Happy.Model.1<-lm(Happiness~IceCream,data = CorrData)
summary(Happy.Model.1)
##
## Call:
## lm(formula = Happiness ~ IceCream, data = CorrData)
##
## Residuals:
##      Min       1Q   Median       3Q      Max
## -2.54020 -0.62443 -0.01595  0.61440  1.93532
##
## Coefficients:
##             Estimate Std. Error t value Pr(>|t|)
## (Intercept)  4.00000    0.81211   4.925 3.42e-06 ***
## IceCream     0.60000    0.08081   7.425 4.19e-11 ***
## ---
## Signif. codes:  0 '***' 0.001 '**' 0.01 '*' 0.05 '.' 0.1 ' ' 1
##
## Residual standard error: 0.8041 on 98 degrees of freedom
## Multiple R-squared:   0.36,  Adjusted R-squared:  0.3535
## F-statistic: 55.13 on 1 and 98 DF,  p-value: 4.193e-11

### 2.3.1 Intercept

• 4 is where the line hit the y-intercept (when happiness = 0).

### 2.3.2 Slope

• 0.6 is the rise over run
• for each 0.6 change in ice cream value, there is a corresponding change in happiness!
• so we can predict happiness from ice cream score:

(0.6 * 5 spoons of ice cream + baseline happiness intercept: 4) = 7

• This is your predicted happiness score if you had 5 spoons of ice cream

### 2.3.3 Error for this prediction?

R will actually do all the prediction for us for each value of ice cream residuals = observed - predicted

• Red dots = observed above predictor line
• Blue dots = observed below predictor line
• the stronger the color the more an impact that point has in pulling the line in its direction
• Hollow dots = predicted
• The gray lines are the distance between observed and predicted values!

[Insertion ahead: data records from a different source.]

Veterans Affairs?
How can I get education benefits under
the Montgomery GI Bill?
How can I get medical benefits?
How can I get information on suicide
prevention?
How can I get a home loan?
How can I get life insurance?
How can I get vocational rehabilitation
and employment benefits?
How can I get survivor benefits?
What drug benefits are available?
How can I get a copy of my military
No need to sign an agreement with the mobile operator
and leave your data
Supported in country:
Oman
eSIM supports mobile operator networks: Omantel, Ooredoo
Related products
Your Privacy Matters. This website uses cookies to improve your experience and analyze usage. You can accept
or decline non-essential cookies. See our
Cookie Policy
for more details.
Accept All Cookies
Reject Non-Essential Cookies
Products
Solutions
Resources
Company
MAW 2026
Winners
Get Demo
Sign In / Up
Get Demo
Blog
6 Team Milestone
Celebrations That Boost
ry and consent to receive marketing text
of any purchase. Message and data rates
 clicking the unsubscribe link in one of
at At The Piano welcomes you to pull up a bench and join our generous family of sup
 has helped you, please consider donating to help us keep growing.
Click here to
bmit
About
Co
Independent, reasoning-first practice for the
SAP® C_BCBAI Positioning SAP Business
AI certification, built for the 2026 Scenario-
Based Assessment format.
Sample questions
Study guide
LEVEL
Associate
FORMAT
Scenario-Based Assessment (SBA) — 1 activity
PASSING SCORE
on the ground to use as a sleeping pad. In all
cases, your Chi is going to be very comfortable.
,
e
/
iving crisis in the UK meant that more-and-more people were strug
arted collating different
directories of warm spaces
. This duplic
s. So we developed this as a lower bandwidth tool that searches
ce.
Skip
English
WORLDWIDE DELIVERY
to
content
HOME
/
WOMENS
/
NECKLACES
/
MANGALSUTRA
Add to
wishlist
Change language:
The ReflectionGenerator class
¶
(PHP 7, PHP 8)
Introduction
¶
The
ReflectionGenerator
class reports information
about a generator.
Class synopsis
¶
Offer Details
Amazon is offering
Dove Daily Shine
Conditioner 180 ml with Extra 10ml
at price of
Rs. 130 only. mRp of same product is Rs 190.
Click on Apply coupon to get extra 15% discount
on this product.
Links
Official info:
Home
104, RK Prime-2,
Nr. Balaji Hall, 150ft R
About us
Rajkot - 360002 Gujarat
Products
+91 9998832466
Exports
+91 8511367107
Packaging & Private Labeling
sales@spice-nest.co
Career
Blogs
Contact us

What should the mean of the residuals equal?

CorrData$predicted <- predict(Happy.Model.1) # Save the predicted values with our real data CorrData$residuals <- residuals(Happy.Model.1) # Save the residual values

library(ggplot2) # Note: a more powerful graphing tool I am forced to use to show this to you
ggplot(data = CorrData, aes(x = IceCream, y = Happiness)) +
geom_smooth(method = "lm", se = FALSE, color = "lightgrey") +  # Plot regression slope
geom_point(aes(color = residuals)) +  # Color mapped here
scale_color_gradient2(low = "blue", mid = "white", high = "red") +  # Colors to use here
guides(color = FALSE) +
geom_segment(aes(xend = IceCream, yend = predicted), alpha = .2) +  # alpha to fade lines
geom_point(aes(y = predicted), shape = 1) +
theme_bw()  # Add theme for cleaner look

### 2.3.4 Ordinary least squares (OLS)

• Linear regression finds the best fit line by trying to minimize the sum of the squares of the differences between the observed responses those predicted by the line.
• OLS computationally simple to get the slope value, but is actually inaccurate

$B_{YX}=\frac{\sum{XY}-\frac{1}{n}\sum{X}\sum{Y}}{\sum{x^2}-\frac{1}{n}\sum{x}^2} = \frac{Cov_{XY}}{var_x}$

• Modern methods use an alternative (ML, REML) we will examine later when we get to GLM

## 2.4 SE on the terms in the models (how good is the fit?)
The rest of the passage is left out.